Четырнадцатого мая в кафе Токийского международного аэропорта Янг давал последние наставления Вильяму Локриджу. Питер Полавски долетел с Локриджем до Анкориджа, где посадил его на знаменитый рейс корейской авиакомпании. В Токио его встретил Янг, прилетевший в Токио днём раньше. Они сидели и пили холодную газированную воду, стояла жуткая жара, душная и невыносимо тягучая.

– Вы летите во Владивосток. Там конференция по морским ресурсам. Вы гражданин США, биолог, специалист по китам. Вам надо быть в этом качестве до выхода из зоны таможенного контроля. Как только пересечете линию контроля, избавьтесь от всех документов. Сделайте это просто. Отрываете своё фото, завертываете всё в салфетку и бросаете в ближайшую урну. Пройдёте через площадь и встанете в очередь на автобус до Владивостока. Билет брать не надо, там при посадке берут наличные деньги. Сразу за вами в автобус сядет наш человек, сопровождающий. Когда приедете во Владивосток, пойдёте следом за ним. Держитесь спокойно. Можно держаться слегка навеселе.

– Я не смогу держаться навеселе – это предполагает болтовню, а я по-русски говорю со страшным акцентом и слабый словарный запас,– отсёк Вильям.

– Согласен,– кивнул Янг.– Не надо навеселе.

– Человек проводит меня на явку?– спросил Вильям.

– Нет. Он остановится возле автомашины и прикурит. Вы сядете в неё. Там вам дадут паспорт российский, точнее общесоюзный, сумку с вещами, билеты. Один до Хабаровска на поезд, а второй от Хабаровска до Якутска на самолёт. Вас подвезут к поезду за десять минут до отправления.

– Я не знаю вокзала!

– Вас подвезут так, что вы будете хорошо видеть хвост нужного поезда. Ваш вагон третий от хвоста. Там надо пройти всего сто пятьдесят метров.

– Я всё понял, дальше.

– В машине снимите парик, бороду, усы. Смените брюки и куртку. Всё необходимое будет в сумке. Там же оставите свои ботинки и наденете тёплые кроссовки.

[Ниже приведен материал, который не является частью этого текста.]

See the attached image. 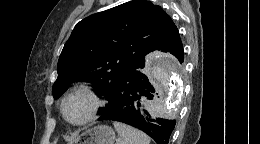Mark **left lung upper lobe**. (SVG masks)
Returning a JSON list of instances; mask_svg holds the SVG:
<instances>
[{"label": "left lung upper lobe", "mask_w": 260, "mask_h": 144, "mask_svg": "<svg viewBox=\"0 0 260 144\" xmlns=\"http://www.w3.org/2000/svg\"><path fill=\"white\" fill-rule=\"evenodd\" d=\"M178 29L163 9L147 0H134L92 14L71 33L59 57L54 98L75 81L94 83L98 96L111 104L115 89L133 64L161 50L178 35Z\"/></svg>", "instance_id": "obj_1"}]
</instances>
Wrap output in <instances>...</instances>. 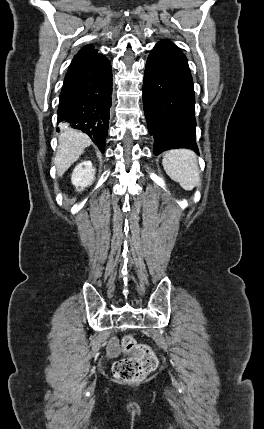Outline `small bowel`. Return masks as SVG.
I'll return each instance as SVG.
<instances>
[{
  "mask_svg": "<svg viewBox=\"0 0 264 429\" xmlns=\"http://www.w3.org/2000/svg\"><path fill=\"white\" fill-rule=\"evenodd\" d=\"M108 352L111 356H116L119 352V345L116 338L110 339L108 343Z\"/></svg>",
  "mask_w": 264,
  "mask_h": 429,
  "instance_id": "obj_1",
  "label": "small bowel"
}]
</instances>
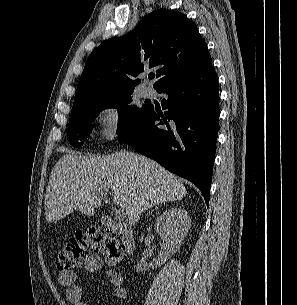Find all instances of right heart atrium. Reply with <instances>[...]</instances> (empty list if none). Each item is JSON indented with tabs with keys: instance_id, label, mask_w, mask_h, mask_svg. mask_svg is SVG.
Wrapping results in <instances>:
<instances>
[{
	"instance_id": "right-heart-atrium-1",
	"label": "right heart atrium",
	"mask_w": 297,
	"mask_h": 305,
	"mask_svg": "<svg viewBox=\"0 0 297 305\" xmlns=\"http://www.w3.org/2000/svg\"><path fill=\"white\" fill-rule=\"evenodd\" d=\"M96 120L102 142L110 143L119 138L124 129V108L121 101H105L97 111Z\"/></svg>"
}]
</instances>
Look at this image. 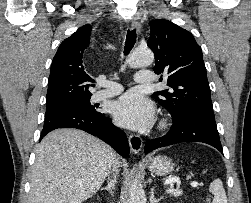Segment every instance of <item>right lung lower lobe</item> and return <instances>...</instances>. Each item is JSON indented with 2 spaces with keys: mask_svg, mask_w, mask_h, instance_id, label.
<instances>
[{
  "mask_svg": "<svg viewBox=\"0 0 251 203\" xmlns=\"http://www.w3.org/2000/svg\"><path fill=\"white\" fill-rule=\"evenodd\" d=\"M57 128H76L97 136L112 146L122 157L129 155L130 149L126 134L112 124L105 114H92L83 111H63L47 116L40 140Z\"/></svg>",
  "mask_w": 251,
  "mask_h": 203,
  "instance_id": "98d812e1",
  "label": "right lung lower lobe"
}]
</instances>
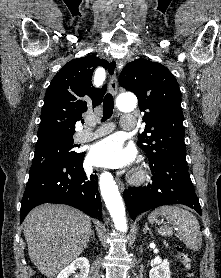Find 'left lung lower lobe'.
Listing matches in <instances>:
<instances>
[{"instance_id": "left-lung-lower-lobe-1", "label": "left lung lower lobe", "mask_w": 221, "mask_h": 278, "mask_svg": "<svg viewBox=\"0 0 221 278\" xmlns=\"http://www.w3.org/2000/svg\"><path fill=\"white\" fill-rule=\"evenodd\" d=\"M150 169L151 184L144 187H129L124 191V200L133 220L142 212L169 204H184L202 215L188 173L186 156H168L159 163L150 165Z\"/></svg>"}]
</instances>
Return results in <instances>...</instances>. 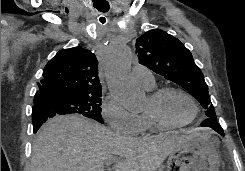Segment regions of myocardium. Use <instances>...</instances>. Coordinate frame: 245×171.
<instances>
[{
    "mask_svg": "<svg viewBox=\"0 0 245 171\" xmlns=\"http://www.w3.org/2000/svg\"><path fill=\"white\" fill-rule=\"evenodd\" d=\"M168 92H178L184 95L186 98L190 100L194 107V114L193 116L186 122L183 123H172L167 121L160 113L159 110V104L162 99V97L167 94ZM149 101H150V107L145 110V113L150 118V120L153 122L155 126H157L160 129L165 130H172V129H180L184 128L190 124H192L199 115V105L196 99L185 89L177 87V86H163L158 89H155L151 92L149 95Z\"/></svg>",
    "mask_w": 245,
    "mask_h": 171,
    "instance_id": "f54148a6",
    "label": "myocardium"
}]
</instances>
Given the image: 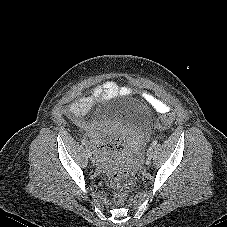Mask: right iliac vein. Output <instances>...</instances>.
Here are the masks:
<instances>
[{
	"label": "right iliac vein",
	"instance_id": "obj_1",
	"mask_svg": "<svg viewBox=\"0 0 227 227\" xmlns=\"http://www.w3.org/2000/svg\"><path fill=\"white\" fill-rule=\"evenodd\" d=\"M86 154L88 157H90V158L92 157V152L88 146H86Z\"/></svg>",
	"mask_w": 227,
	"mask_h": 227
}]
</instances>
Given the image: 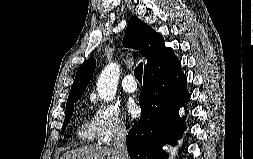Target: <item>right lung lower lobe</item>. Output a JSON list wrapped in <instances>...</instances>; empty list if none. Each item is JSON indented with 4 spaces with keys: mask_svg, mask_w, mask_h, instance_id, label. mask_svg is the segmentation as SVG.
<instances>
[{
    "mask_svg": "<svg viewBox=\"0 0 253 159\" xmlns=\"http://www.w3.org/2000/svg\"><path fill=\"white\" fill-rule=\"evenodd\" d=\"M181 63L169 71L147 74L139 96L141 118L127 136L131 159H167L165 144H176L183 135L184 120L179 109L190 100Z\"/></svg>",
    "mask_w": 253,
    "mask_h": 159,
    "instance_id": "right-lung-lower-lobe-1",
    "label": "right lung lower lobe"
}]
</instances>
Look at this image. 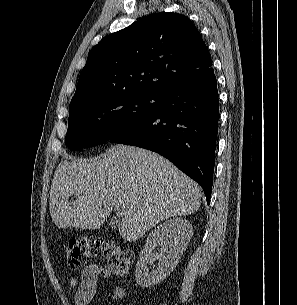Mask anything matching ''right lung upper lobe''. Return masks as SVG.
I'll use <instances>...</instances> for the list:
<instances>
[{"label": "right lung upper lobe", "mask_w": 297, "mask_h": 305, "mask_svg": "<svg viewBox=\"0 0 297 305\" xmlns=\"http://www.w3.org/2000/svg\"><path fill=\"white\" fill-rule=\"evenodd\" d=\"M198 29L184 15L161 12L103 38L89 52L69 111L126 92H162L213 74Z\"/></svg>", "instance_id": "1"}]
</instances>
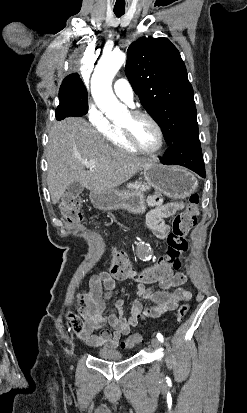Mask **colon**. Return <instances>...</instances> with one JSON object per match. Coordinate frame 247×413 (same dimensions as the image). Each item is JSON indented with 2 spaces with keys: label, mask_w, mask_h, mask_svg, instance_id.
<instances>
[{
  "label": "colon",
  "mask_w": 247,
  "mask_h": 413,
  "mask_svg": "<svg viewBox=\"0 0 247 413\" xmlns=\"http://www.w3.org/2000/svg\"><path fill=\"white\" fill-rule=\"evenodd\" d=\"M198 204V194H191L187 208L175 216L174 221L172 222V227L174 229L165 236L167 245L169 246L167 252L165 253V258L158 260L157 263L147 266V271L143 275H138L135 273V263L128 261L124 250L118 249V247L114 244L106 245L104 248V259L112 268H114V276L117 278H122L124 276L133 275L136 276L140 282L148 283L153 281L155 278L167 275L169 272V266L177 263L176 257L179 255V252L185 253L187 251V241L183 240V238H187L190 230L189 228L195 227L197 224ZM82 208V201L76 196L65 195L60 202V210L62 215L69 223H78L82 221ZM189 310V304H181L175 313V320L179 321L184 318L188 314ZM141 341V335L135 334L122 341L120 346L121 348L126 349L140 343Z\"/></svg>",
  "instance_id": "colon-1"
}]
</instances>
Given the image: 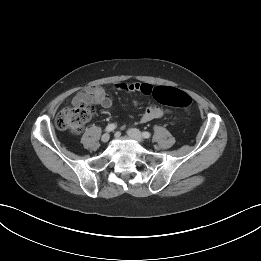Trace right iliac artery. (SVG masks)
Instances as JSON below:
<instances>
[{"mask_svg": "<svg viewBox=\"0 0 261 261\" xmlns=\"http://www.w3.org/2000/svg\"><path fill=\"white\" fill-rule=\"evenodd\" d=\"M115 128H116V124L111 123V124H108V125H107V127H106L105 130H106L107 132H111V131H113Z\"/></svg>", "mask_w": 261, "mask_h": 261, "instance_id": "right-iliac-artery-1", "label": "right iliac artery"}]
</instances>
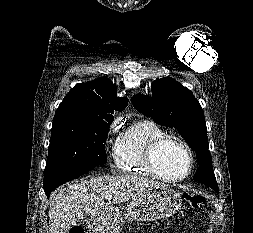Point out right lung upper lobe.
Segmentation results:
<instances>
[{
  "label": "right lung upper lobe",
  "mask_w": 253,
  "mask_h": 233,
  "mask_svg": "<svg viewBox=\"0 0 253 233\" xmlns=\"http://www.w3.org/2000/svg\"><path fill=\"white\" fill-rule=\"evenodd\" d=\"M116 91L115 85L107 78L77 84L60 103L57 111L113 117L114 110L122 111L128 104L126 98L116 96Z\"/></svg>",
  "instance_id": "obj_1"
}]
</instances>
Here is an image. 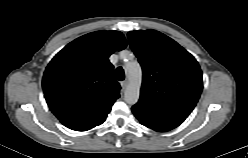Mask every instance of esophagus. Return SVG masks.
<instances>
[{"label": "esophagus", "mask_w": 248, "mask_h": 158, "mask_svg": "<svg viewBox=\"0 0 248 158\" xmlns=\"http://www.w3.org/2000/svg\"><path fill=\"white\" fill-rule=\"evenodd\" d=\"M120 85H121L122 91H125L126 88H127V86H128V81L127 80H124V81L121 82Z\"/></svg>", "instance_id": "34e87169"}]
</instances>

– Еду поездом до Хабаровска и?

– И скатертью дорога,– буркнул Янг, слегка озлившись на педантичного Вильяма.

– Скатертью это куда?

"Ну, кто тебя тянет за твой язык",– подумал Янг, а вслух сказал:

– Скатертью – это без сопровождения.

– Совсем?!!

– Абсолютно.

– Я не смогу потеряться?– неуверенно спросил Вильям.

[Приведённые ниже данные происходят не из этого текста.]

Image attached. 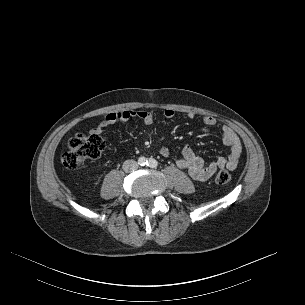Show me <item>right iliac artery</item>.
I'll return each mask as SVG.
<instances>
[{"label": "right iliac artery", "instance_id": "obj_1", "mask_svg": "<svg viewBox=\"0 0 305 305\" xmlns=\"http://www.w3.org/2000/svg\"><path fill=\"white\" fill-rule=\"evenodd\" d=\"M139 164L141 166L147 165V160L144 157L139 158Z\"/></svg>", "mask_w": 305, "mask_h": 305}]
</instances>
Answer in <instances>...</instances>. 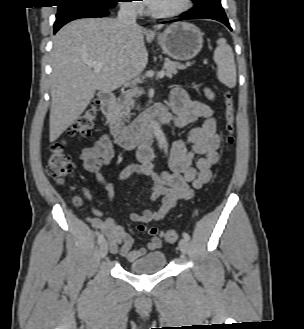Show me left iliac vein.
Segmentation results:
<instances>
[{
    "label": "left iliac vein",
    "mask_w": 304,
    "mask_h": 329,
    "mask_svg": "<svg viewBox=\"0 0 304 329\" xmlns=\"http://www.w3.org/2000/svg\"><path fill=\"white\" fill-rule=\"evenodd\" d=\"M179 249L184 254L187 252V250H188V241L186 239L183 238L179 241Z\"/></svg>",
    "instance_id": "left-iliac-vein-1"
}]
</instances>
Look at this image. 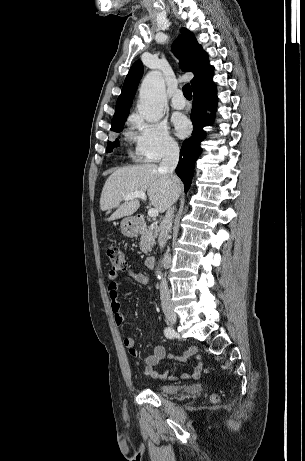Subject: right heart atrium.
<instances>
[{
    "mask_svg": "<svg viewBox=\"0 0 305 461\" xmlns=\"http://www.w3.org/2000/svg\"><path fill=\"white\" fill-rule=\"evenodd\" d=\"M131 126L130 136L135 142V153L139 160L156 162L178 151V144L164 122H147L133 116Z\"/></svg>",
    "mask_w": 305,
    "mask_h": 461,
    "instance_id": "1",
    "label": "right heart atrium"
}]
</instances>
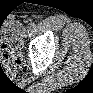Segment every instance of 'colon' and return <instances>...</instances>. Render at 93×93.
Here are the masks:
<instances>
[{
  "mask_svg": "<svg viewBox=\"0 0 93 93\" xmlns=\"http://www.w3.org/2000/svg\"><path fill=\"white\" fill-rule=\"evenodd\" d=\"M1 65L15 66L18 63L15 46L17 43L16 25L14 22L10 24H1Z\"/></svg>",
  "mask_w": 93,
  "mask_h": 93,
  "instance_id": "colon-1",
  "label": "colon"
}]
</instances>
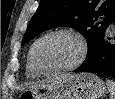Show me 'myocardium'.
I'll return each instance as SVG.
<instances>
[{
    "instance_id": "obj_1",
    "label": "myocardium",
    "mask_w": 115,
    "mask_h": 99,
    "mask_svg": "<svg viewBox=\"0 0 115 99\" xmlns=\"http://www.w3.org/2000/svg\"><path fill=\"white\" fill-rule=\"evenodd\" d=\"M56 35H69L75 38L80 47L79 55L76 58V60L73 61L69 65L60 67L55 70L45 71L42 68H40V66L37 64V61L35 58V51L40 42H42L43 40L51 36H56ZM88 52H89L88 42L86 38L80 32L73 30V29H69V28H60V29L51 30L45 33L44 35H42L41 37H39L38 39H36L30 48L29 57H30L31 65L33 69L35 70V72L38 75L49 77V76H54V75L68 72V71L78 68L87 58Z\"/></svg>"
}]
</instances>
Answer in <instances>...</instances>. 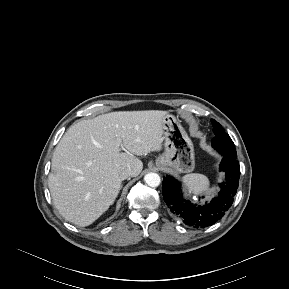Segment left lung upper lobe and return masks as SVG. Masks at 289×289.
<instances>
[{
	"mask_svg": "<svg viewBox=\"0 0 289 289\" xmlns=\"http://www.w3.org/2000/svg\"><path fill=\"white\" fill-rule=\"evenodd\" d=\"M215 137L212 139V146L220 152H235L234 143L223 127L215 120L211 119Z\"/></svg>",
	"mask_w": 289,
	"mask_h": 289,
	"instance_id": "5c2ea615",
	"label": "left lung upper lobe"
}]
</instances>
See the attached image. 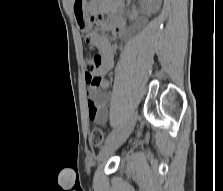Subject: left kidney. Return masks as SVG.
<instances>
[{"label":"left kidney","instance_id":"1","mask_svg":"<svg viewBox=\"0 0 223 191\" xmlns=\"http://www.w3.org/2000/svg\"><path fill=\"white\" fill-rule=\"evenodd\" d=\"M140 4L143 10L155 12L160 8L161 0H142Z\"/></svg>","mask_w":223,"mask_h":191}]
</instances>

– Там невозможно потеряться. Сплошная тайга кругом.

– Спецслужбы меня не подцепят?

– Вы в поезде,– не стал отвечать Янг о спецслужбах.– В купе вы глухой и немой. На вокзале в Хабаровске возьмете такси до аэропорта. Если он будет один – сядьте сзади. В аэропорту смотрите на табло и внимательно слушаете диктора. Рейсы часто откладываются. Как только объявят регистрацию, топаете в нужный сектор.

– Это как?

– Чтобы сесть на самолёт на внутренний рейс все проходят регистрацию, которая начинается за два часа до вылета. Подходите, подаете свой паспорт и билет. Багажа у вас нет, сдавать нечего. Короче говоря, отмечаетесь и идёте в сектор для посадки.

– Понял: отметка присутствия и сдача вещей.

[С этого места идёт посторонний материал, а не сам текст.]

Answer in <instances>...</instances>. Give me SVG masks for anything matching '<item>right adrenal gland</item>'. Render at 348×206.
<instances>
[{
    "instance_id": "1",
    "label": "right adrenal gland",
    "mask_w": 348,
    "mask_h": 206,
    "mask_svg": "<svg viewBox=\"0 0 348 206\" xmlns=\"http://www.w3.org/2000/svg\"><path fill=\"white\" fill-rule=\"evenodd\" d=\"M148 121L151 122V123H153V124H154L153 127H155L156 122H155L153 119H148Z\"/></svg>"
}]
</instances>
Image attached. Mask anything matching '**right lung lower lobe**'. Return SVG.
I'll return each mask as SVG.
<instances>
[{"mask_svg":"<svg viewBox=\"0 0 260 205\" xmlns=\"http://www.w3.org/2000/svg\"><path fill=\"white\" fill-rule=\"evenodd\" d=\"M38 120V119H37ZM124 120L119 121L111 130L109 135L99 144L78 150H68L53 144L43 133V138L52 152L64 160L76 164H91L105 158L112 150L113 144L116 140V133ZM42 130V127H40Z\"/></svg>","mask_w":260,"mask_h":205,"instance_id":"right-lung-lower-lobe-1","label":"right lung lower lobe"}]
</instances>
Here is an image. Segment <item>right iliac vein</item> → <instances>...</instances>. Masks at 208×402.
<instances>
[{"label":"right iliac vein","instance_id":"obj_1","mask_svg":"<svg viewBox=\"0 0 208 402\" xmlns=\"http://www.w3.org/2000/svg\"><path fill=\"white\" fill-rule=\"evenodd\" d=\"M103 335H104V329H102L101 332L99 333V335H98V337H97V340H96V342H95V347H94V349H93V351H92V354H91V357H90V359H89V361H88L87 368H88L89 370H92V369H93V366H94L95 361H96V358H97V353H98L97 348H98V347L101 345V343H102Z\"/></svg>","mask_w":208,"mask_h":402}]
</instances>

– Садитесь в самолёт и летите в Якутск. По прибытию сразу направитесь в здание аэровокзала. Вам придётся очень много стоять. Наплыв людей в этом году огромный.

– Это полезно,– взбодрил себя Вильям.– А где мне кушать?

– В сумке, которую вам передадут в машине во Владивостоке, будет трехлитровый термос с кофе и две бутылки минеральной воды. И кое-что пожрать.

– Не густо.

– Терпите.

– Буду пробовать.

– В Якутске к самолету подъедет автобус. Он отвозит пассажиров за территорию взлетно-посадочных полос, прямо на площадь перед зданием аэровокзала. Возможно, вас всех поведут прямо в здание вокзала пешком, что более вероятно, чем автобус, кругом нехватка топлива. В здании аэровокзала есть камеры автоматические для хранения. В вашем паспорте будет написан номер ячейки и код. Возьмете там сумку. В ней будет ваш второй паспорт для загранпоездок на то же имя, что и первый, а также билет на самолёт.

– Ещё лететь?

– Да, чуть больше часа. Там тоже регистрация и тоже возможны задержки рейсов. В Якутске наши за вами присмотрят.

– Мне понятно. А мой конечный пункт прибытия секретен?

– Нет. Просто на дворе весна. Полосы грунтовые. Могут быть мокрыми в каком-то посёлке. Билетов там несколько и на пунктах вас будут встречать люди Александра, но постарайтесь сесть на Югарёнок.

– Скажите, Янг! Разве русские совсем перестали смотреть, кто к ним едет?

– Каждый день границы России пересекает до полумиллиона иностранцев во всех направлениях. Границы развалились полностью и, если кому-то припёрло, то он приедет через любую из бывших республик Союза. Официально, а это как правило авиацией, перестали пользоваться для внедрения на территорию. Ко всему резко сократился штат спецслужб, которые эти вопросы вели. Присмотреть есть кому, но это, в основном, молоденькие сотрудники, зелёные. Если у вас есть боязнь, то сидите тут и через месяц пойдёт морской караван. Это на сто процентов надёжно.

– Что вы!!– возмутился Вильям.– Я сам хочу.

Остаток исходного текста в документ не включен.